Die Stiftung Sächsische Gedenkstätten zur Erinnerung an die Opfer politischer Gewaltherrschaft sucht für ihren Erinnerungsort Torgau ab dem 1. Juli 2026 befristet bis zum 30. Juni 2028 eine/n PROJEKTMITARBEITER/IN (d/m/w) für das Jugendbildungsprojekt „Jugendliche in der DDR zwischen politischer Haft und Flucht. Das DDR-Jugendgefängnis in Torgau und das Notaufnahmelager für geflüchtete Jugendliche in Sandbostel“. Das Projekt wird von der Bundesstiftung zur Aufarbeitung der SED-Diktatur im Rahmen des Bundesprogramms „Jugend erinnert“ gefördert.

Im Mittelpunkt des länderübergreifenden Projekts stehen die Biografien junger Menschen in der DDR, die aus politischen Gründen inhaftiert wurden und/oder die sich zur Flucht aus der DDR entschlossen. Dafür nimmt das Projekt die Geschichte des DDR-Jugendgefängnisses in Torgau und des Notaufnahmelagers für geflüchtete Jugendliche aus der DDR in Sandbostel in Niedersachsen in den Blick. An dem Projekt nehmen Jugendliche aus Ost- und Westdeutschland teil (Schulklassen). Sie lernen die politische Haft als Repressionsinstrument der SED-Diktatur gegen politisch andersdenkende Jugendliche kennen. Gleichzeitig setzen sie sich mit den Erfahrungen der Flucht, der Ankunft und der Aufnahme der geflüchteten Jugendlichen im Westen auseinander. Gespräche mit Zeitzeugen und Zeitzeuginnen sind von großer Bedeutung.

Zentral sind mehrere gemeinsame einwöchige Workshops der Jugendlichen in den Gedenkstätten in Torgau und Sandbostel. Bedeutendes Ergebnis ist eine Wanderausstellung mit pädagogischem Arbeitsmaterial. Sie wird partizipativ mit Jugendlichen erstellt. 

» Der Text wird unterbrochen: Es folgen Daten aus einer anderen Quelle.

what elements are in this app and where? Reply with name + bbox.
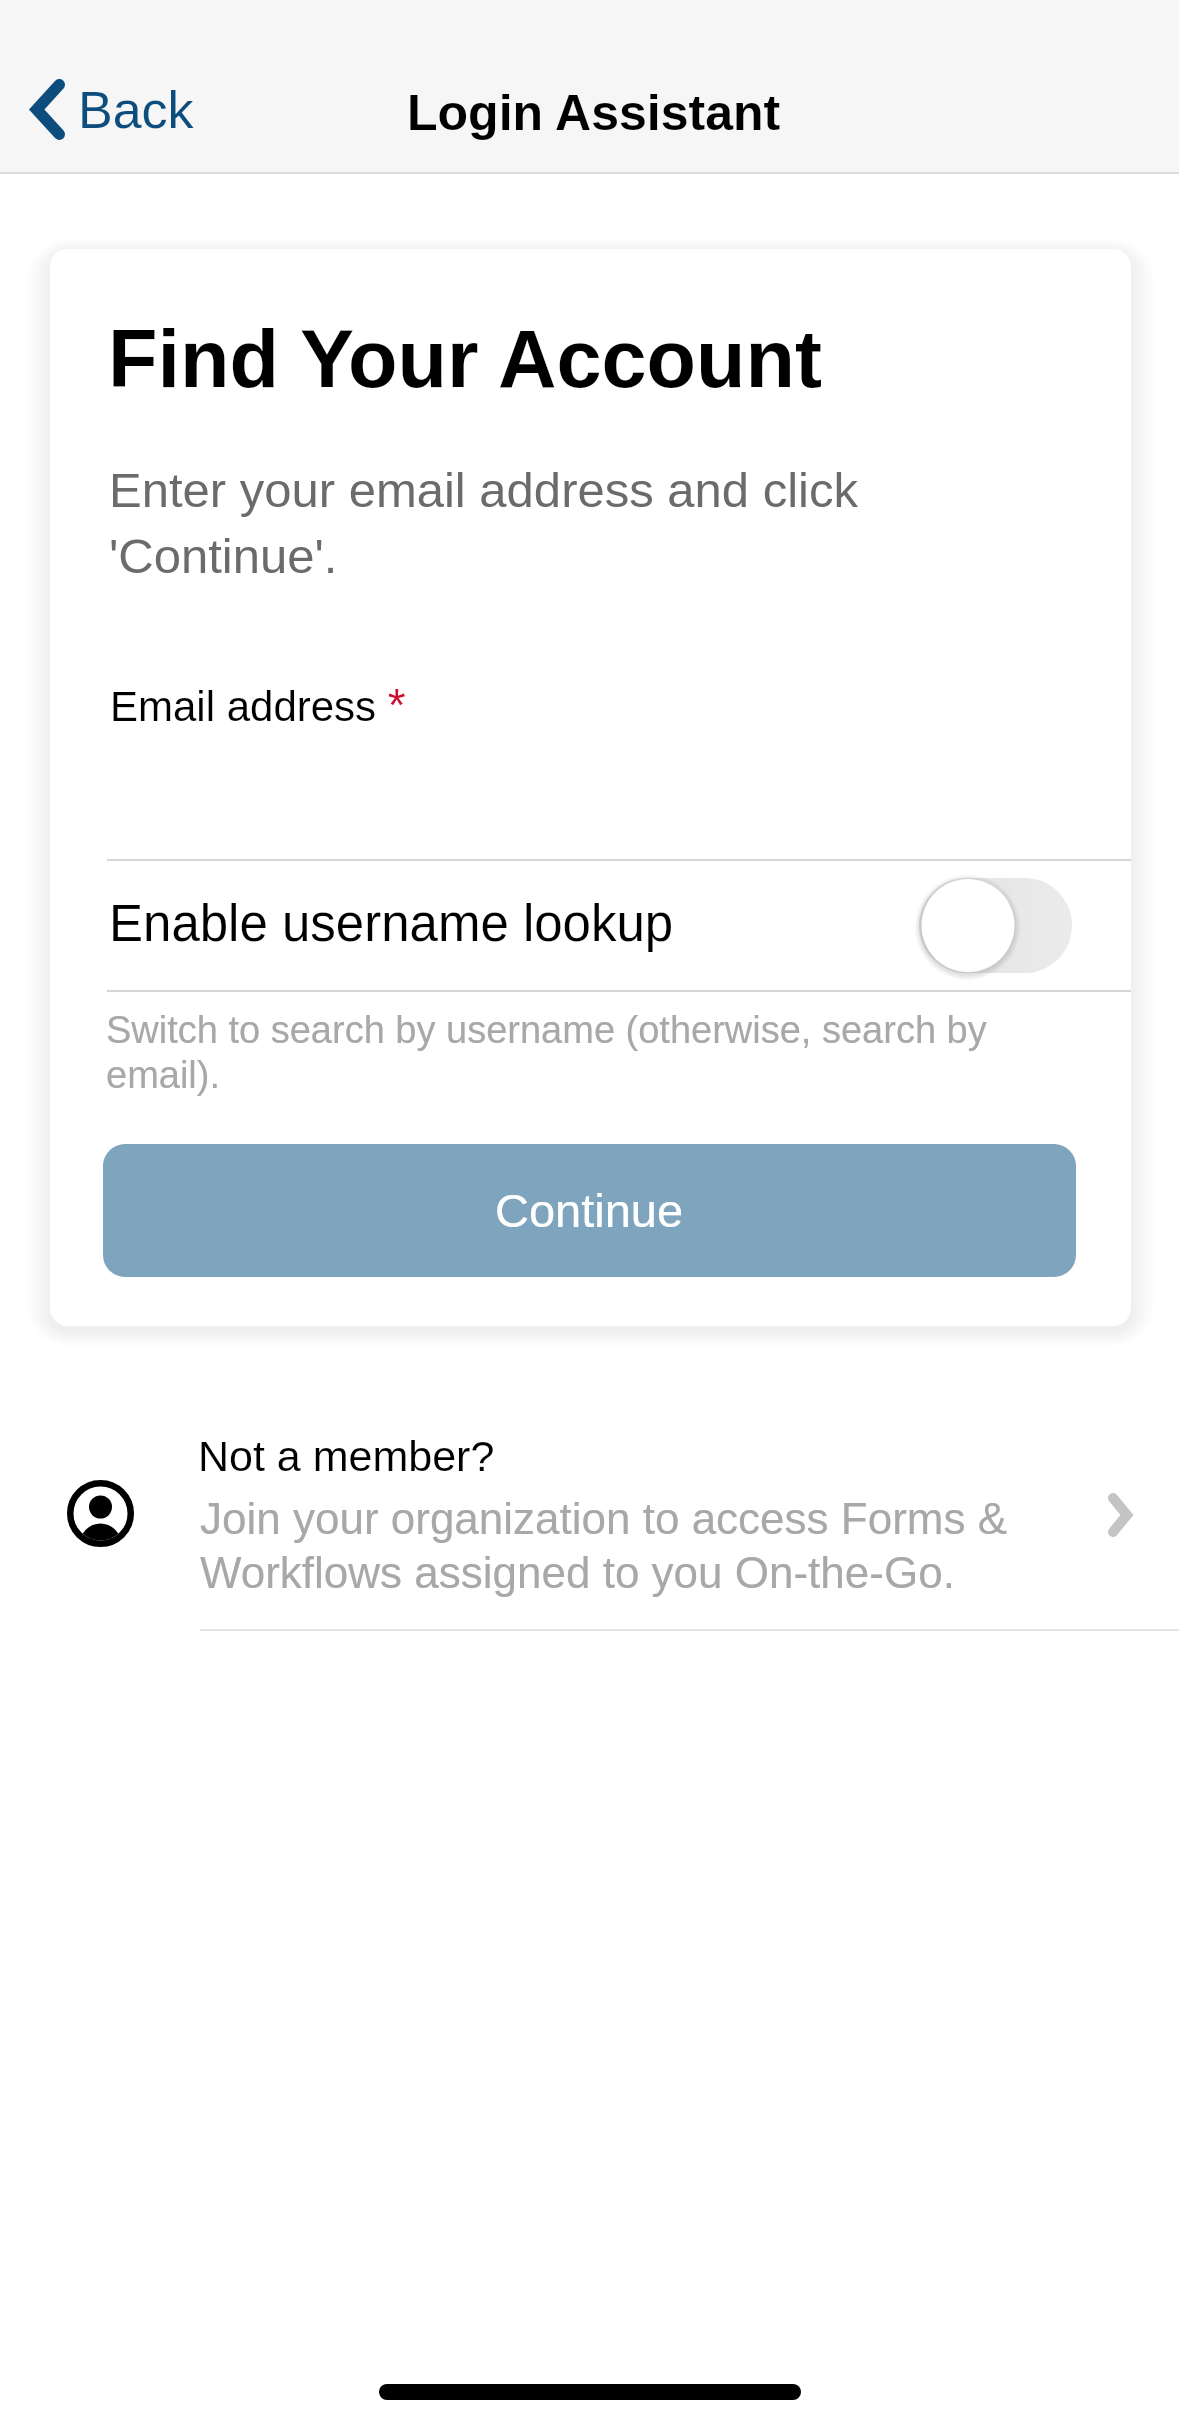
staticText: Login Assistant xyxy=(407,85,781,141)
button[interactable]: Not a member? xyxy=(0,1406,1179,1630)
staticText: Join your organization to access Forms &… xyxy=(200,1491,1045,1599)
button[interactable]: Continue xyxy=(103,1144,1076,1277)
staticText: Email address * xyxy=(110,679,406,730)
staticText: Not a member? xyxy=(198,1432,495,1480)
other: Join your organization xyxy=(1080,1475,1160,1555)
staticText: Back xyxy=(78,81,194,139)
staticText: Enable username lookup xyxy=(109,895,674,952)
staticText: Continue xyxy=(495,1184,684,1237)
button[interactable]: Back xyxy=(16,71,210,148)
staticText: Find Your Account xyxy=(108,314,822,404)
button[interactable]: Enable username lookup xyxy=(919,878,1072,973)
staticText: Enter your email address and click 'Cont… xyxy=(109,454,909,586)
staticText: Switch to search by username (otherwise,… xyxy=(106,1007,1009,1097)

Ihre Aufgaben sind insbesondere:

  • Konzeption, Koordinierung, Organisation und eigenständige Durchführung der geplanten Austausch-Workshops mit den teilnehmenden Gruppen
  • Erstellung von Begleit- und Arbeitsmaterialien für die Workshops
  • Zusammenarbeit mit Lehrkräften und anderen Kooperationspartnern
  • Erarbeitung der Wanderausstellung gemeinsam mit Jugendlichen: Drehbuch- und Texterstellung, Abklärung der Veröffentlichungsrechte
  • Erarbeitung des pädagogischen Begleitmaterials zur Ausstellung
  • Recherchen nach weiteren Zeitzeuginnen und Zeitzeugen und Verfertigung von Kurzbiografien für den Zeitzeugenpool
  • Betreuung der Öffentlichkeitsarbeit für das Projekt: Pressemeldungen, Website, Social Media, Flyer etc.
  • Entwicklung und Umsetzung der Evaluation, Dokumentation und Auswertung des Projektes


Einstellungsvoraussetzungen:

  • ein abgeschlossenes Studium der (Museums-)Pädagogik, Public History oder einer vergleichbaren Fachrichtung 
  • Kenntnisse der Geschichte der SBZ und der DDR 
  • umfangreiche Erfahrungen in Projektarbeit mit Jugendlichen
  • praktische Erfahrungen in der Konzeption und Durchführung von Bildungsangeboten und weiteren Vermittlungsformaten sowie in der Öffentlichkeitsarbeit 
  • Erfahrungen im Umgang mit digitalen Medien 
  • Bereitschaft zu reisen
  • persönliches Engagement, sicheres Auftreten, organisatorisches Geschick, hohe Belastbarkeit, eine selbstständige Arbeitsweise bei gleichzeitig ausgeprägter Teamfähigkeit, sehr gute sprachliche Kompetenzen in Wort und Schrift

Wir bieten:

  • einen spannenden Arbeitsplatz in einer gesellschaftlich relevanten Institution
  • Vergütung nach dem Tarifvertrag für den Öffentlichen Dienst der Länder (TV-L) mit allen Vorteilen der Tarifmitgliedschaft einschließlich Jahressonderzahlung
  • eine betriebliche Altersvorsorge (VBL)
  • Jobticket
  • flexible Arbeitszeiten im Rahmen der geltenden Dienstvereinbarungen

Die Vergütung erfolgt in Abhängigkeit von den persönlichen Voraussetzungen in Entgeltgruppe 11 TV-L bei einer durchschnittlichen, regelmäßigen Wochenarbeitszeit von 40 Stunden (Vollzeit). Die Stelle ist bis zum 30. Juni 2028 befristet.
Der Arbeitsplatz in Torgau (PLZ 04860) ist teilzeitgeeignet. Es gelten die Bestimmungen des Tarifvertrags der Länder (TV-L) sowie des Gesetzes zur Gleichstellung von Frauen und Männern im öffentlichen Dienst. Für nachweislich schwerbehinderte oder ihnen nachweislich gleichgestellte Bewerber/-innen gelten bei gleicher Eignung, Befähigung und fachlicher Leistung die einschlägigen Bestimmungen des SGB IX. Bewerbungs- und Fahrtkosten können leider nicht übernommen werden.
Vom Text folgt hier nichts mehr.